Soviet leader Yuri Andropov called for an improvement in Soviet-American relations today and asserted that "the Soviet Union is ready and interested to search for joint initiatives which would make the present situation easier."
In his second meeting with an American since he took office last November, Andropov expressed concern about the state of bilateral relations and said Reagan administration policies have created a situation "which cannot but give rise to alarm."
But Andropov told W. Averell Harriman, the veteran diplomat who served as ambassador here during World War II, that the Soviet Union was seeking to develop "balanced, mutually beneficial, and which is even better, good-neighborly relations with the United States."
Speaking to journalists after their 80-minute meeting, Harriman said he was "authorized" to say that "it is the most sincere and fervent desire of the Soviet government to have normal relations with the United States and to develop them in the best traditions of our relations in the past."

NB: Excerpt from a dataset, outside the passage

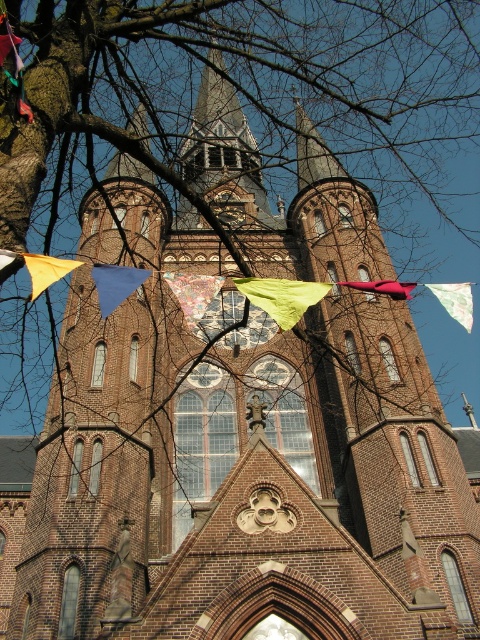 Consider the image. You are a visitor standing in front of the grand historic church. You notice two flags flying at the center of the building. Which flag has a narrower width between the blue fabric flag at center and the yellow fabric flag at center?

The blue fabric flag at center has a lesser width compared to the yellow fabric flag at center, so the blue fabric flag at center is narrower. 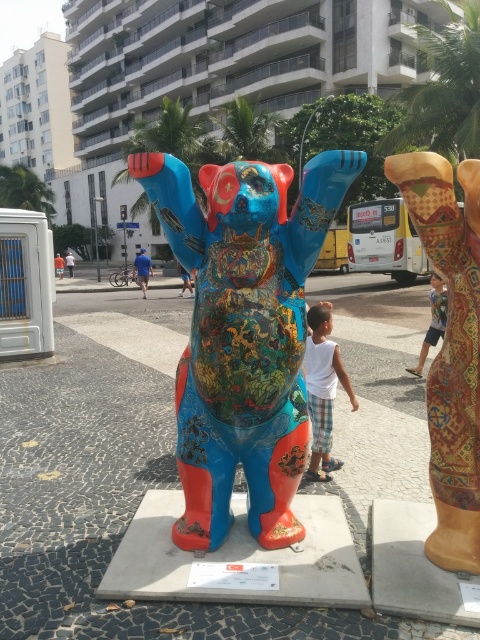 Question: Can you confirm if textured fabric leg at right is thinner than white cotton shirt at center?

The 91-year-old Harriman quoted Andropov as referring to "good traditions" during World War II when "our countries were allies." A Soviet account of the meeting said Andropov saw "the threat of war" as a new "common enemy" of the two countries.
Harriman said he found the 68-year-old Andropov in apparently good health. He described Andropov as "vigorous" and said their discussion was "clear and intelligent."

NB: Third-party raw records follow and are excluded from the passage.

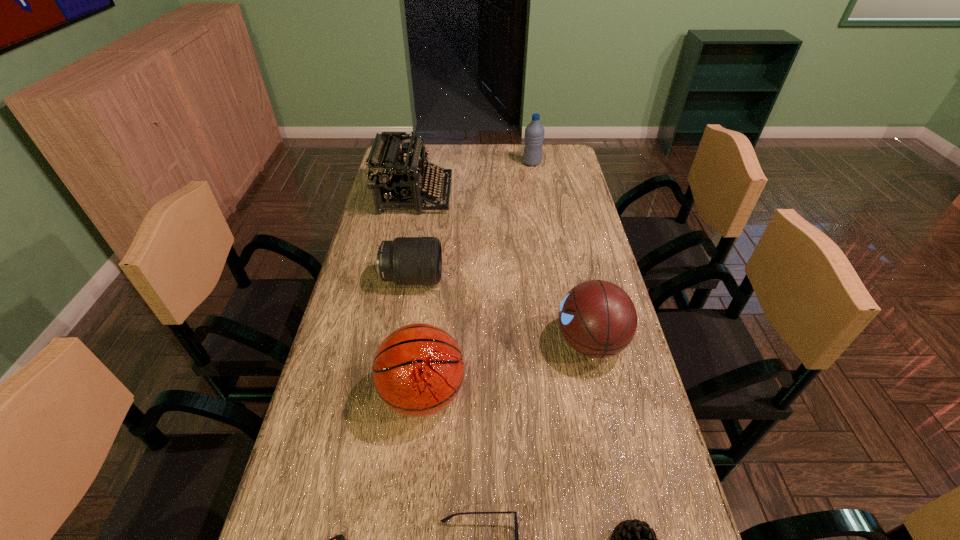 Locate an element on the screen. free space located 0.050m on the surface of the telephoto lens is located at coordinates (459, 279).

Image resolution: width=960 pixels, height=540 pixels. Identify the location of typewriter that is positioned at the far edge. (394, 180).

This screenshot has height=540, width=960. Find the location of `water bottle that is at the far edge`. water bottle that is at the far edge is located at coordinates (534, 133).

Image resolution: width=960 pixels, height=540 pixels. I want to click on typewriter located at the left edge, so click(394, 180).

The width and height of the screenshot is (960, 540). Identify the location of basketball present at the left edge. (418, 370).

Locate an element on the screen. telephoto lens that is at the left edge is located at coordinates (406, 260).

The height and width of the screenshot is (540, 960). I want to click on water bottle that is at the right edge, so click(534, 133).

Find the location of a particular element. The width and height of the screenshot is (960, 540). basketball that is at the right edge is located at coordinates (597, 318).

Identify the location of object positioned at the far left corner. The height and width of the screenshot is (540, 960). (394, 180).

This screenshot has height=540, width=960. I want to click on object situated at the far right corner, so click(x=534, y=133). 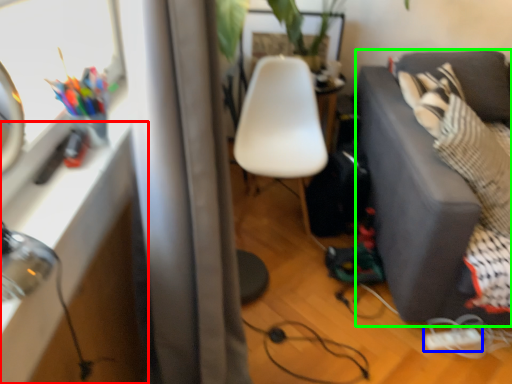 Question: Estimate the real-world distances between objects in this image. Which object is closer to table (highlighted by a red box), extension cord (highlighted by a blue box) or studio couch (highlighted by a green box)?

Choices:
 (A) extension cord
 (B) studio couch

Answer: (B) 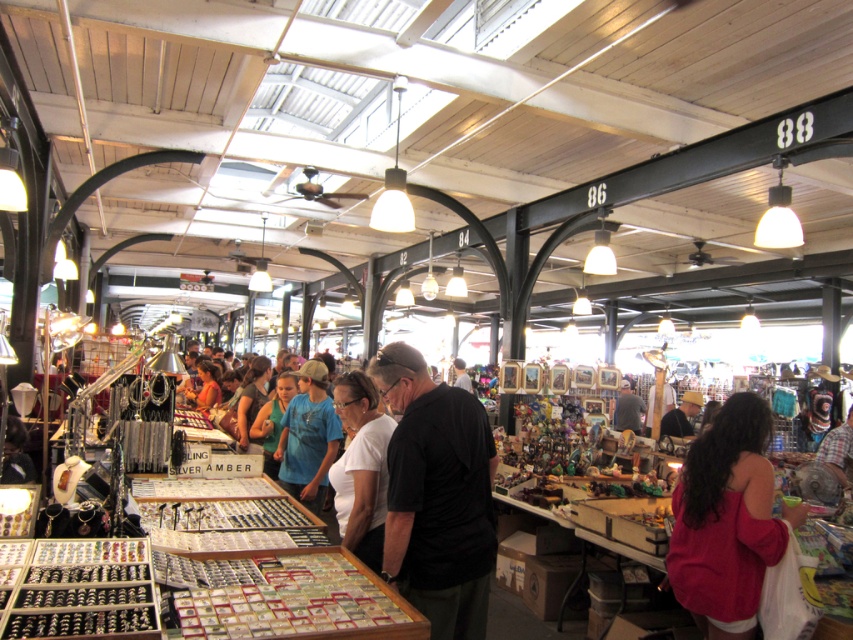 You are a customer at the flea market and want to pick up both the red matte sweater at lower right and the gray fabric shirt at center. Which item should you grab first if you want to start from the leftmost item?

The red matte sweater at lower right is to the left of the gray fabric shirt at center, so you should grab the red matte sweater at lower right first. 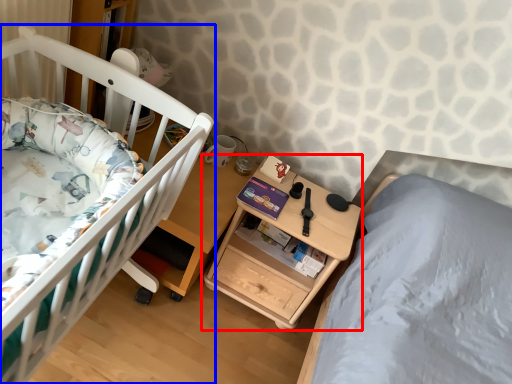 Question: Which object is closer to the camera taking this photo, nightstand (highlighted by a red box) or infant bed (highlighted by a blue box)?

Choices:
 (A) nightstand
 (B) infant bed

Answer: (B) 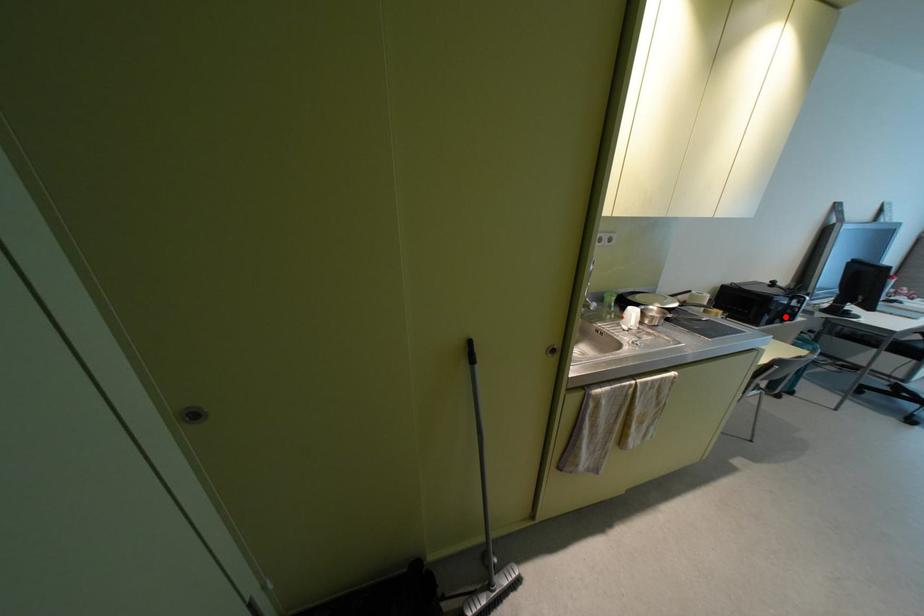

"I was impressed by his grasp of issues," Harriman added.
The former New York governor said Andropov was "cordial, agreeable, very blunt and frank and straightforward."
The conciliatory tone of Andropov's remarks today was yet another in a series of mixed signals from Moscow. Recent Soviet pronouncements have alternated between grave threats and hints of compromise.

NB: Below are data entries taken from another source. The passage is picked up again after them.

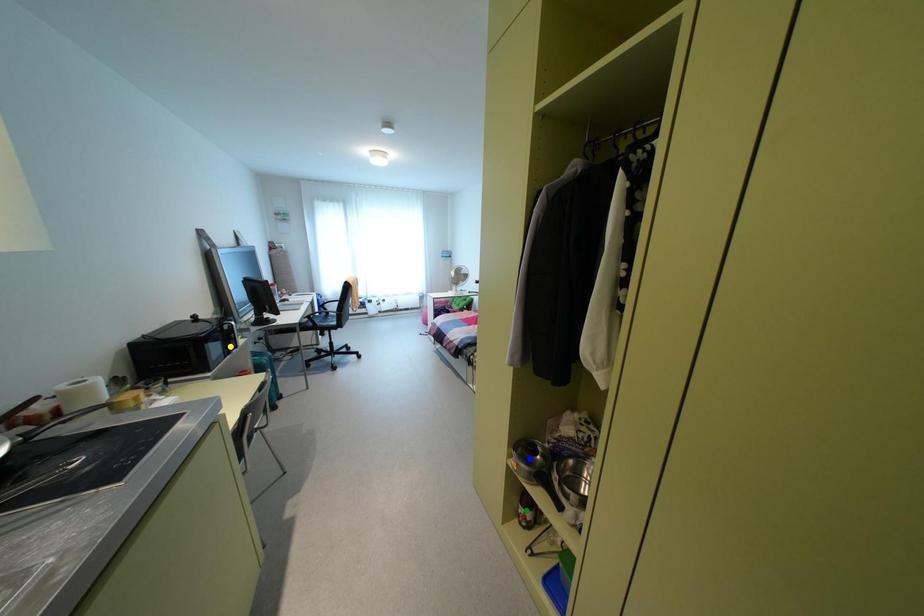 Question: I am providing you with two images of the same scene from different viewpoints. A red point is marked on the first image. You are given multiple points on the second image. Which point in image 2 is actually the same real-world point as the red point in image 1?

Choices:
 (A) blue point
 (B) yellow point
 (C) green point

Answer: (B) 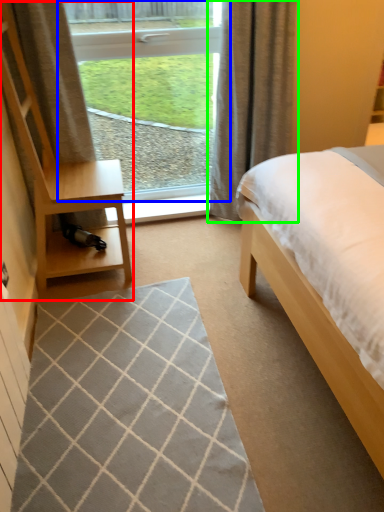 Question: Which is farther away from dresser (highlighted by a red box)? window (highlighted by a blue box) or curtain (highlighted by a green box)?

Choices:
 (A) window
 (B) curtain

Answer: (A)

Harriman, who insisted that he traveled here as a private citizen, refused to disclose the substance of the talks.
The meeting, Harriman said, "gave me an opportunity to understand the Soviet point of view, and I think this would be useful when I talk to people in and out of the government" in Washington. Harriman had met with Secretary of State George P. Shultz and other officials before coming to Moscow.
Observers here said Andropov may have been using the diplomat with long personal, professional and even emotional ties to Moscow in an effort to reestablish a dialogue with Washington before the two superpowers reach a crisis when new U.S. missiles are due to be deployed in Western Europe.
Harriman's ties to this country date to 1899, when as a boy he accompanied his father on a Russian hunting trip. The Harrimans had extensive financial interests in Russia, and Harriman has known every Soviet leader since Stalin.
Andropov's only other meeting with Americans was on the day of his predecessor Leonid Brezhnev's funeral, when the new leader spent 30 minutes with Shultz and Vice President Bush. That session generated unfulfilled expectations hopes that it would lead to a halt in the steady deterioration of Soviet-U.S. ties.
Today's meeting in Andropov's office at the Central Committee building appeared to have been more relaxed. Harriman was accompanied by his wife, Pamela, and by Peter Swiers, a State Department official who traveled with the Harrimans here. Also present was Andrei Alexandrov Agentov, Andropov's foreign policy adviser.
The government news agency Tass quoted Andropov as saying that the awareness of a risk of nuclear holocaust "should become the common denominator inducing" both Soviet and American leaders "to display reciprocal restraint." This, Tass said, could become "a basis for the concentrated effort to find mutually acceptable accords to prevent what cannot be remedied."
Andropov said that "unfortunately" the Reagan administration has not adopted "such a responsible approach" and that it is seeking to acquire military superiority over the Soviet Union.
"We are convinced," Andropov said, "that in the present-day international conditions, taking into consideration the overall strategic situation and the growing number of explosive problems in the world, the Soviet Union and the United States cannot allow themselves to be oriented at military competition."
Tass quoted Harriman as expressing his concern over the current state of relations and "speaking in favor of their normalization."
It was not clear what Andropov had in mind when he talked of Moscow's interest in " joint initiatives."
There was speculation here that apart from the issues of nuclear weapons, the two men may have discussed the situation in the Middle East, Afghanistan, Central America and other troublesome problems.
One indication that these issues may have been involved was the fact that U.S. Ambassador Arthur Hartman requested a meeting with Foreign Minister Andrei Gromyko two days ago and the two men were reported to have discussed Afghanistan and the Middle East.
According to a senior western diplomat, Hartman had expressed U.S. concern about the Syrian military buildup in Lebanon, and particularly about an attack by Syrian planes on Israeli aircraft over Lebanon. According to the diplomat, the United States had cautioned Moscow about dangers involved in Syria's military activities in Lebanon.
While not mentioning details, Harriman said he told Andropov that the Soviet Union could take some unspecified steps to ease international tension. "We should work on some solvable problems," Harriman said, suggesting that this was one of the ways to "bring the two governments together."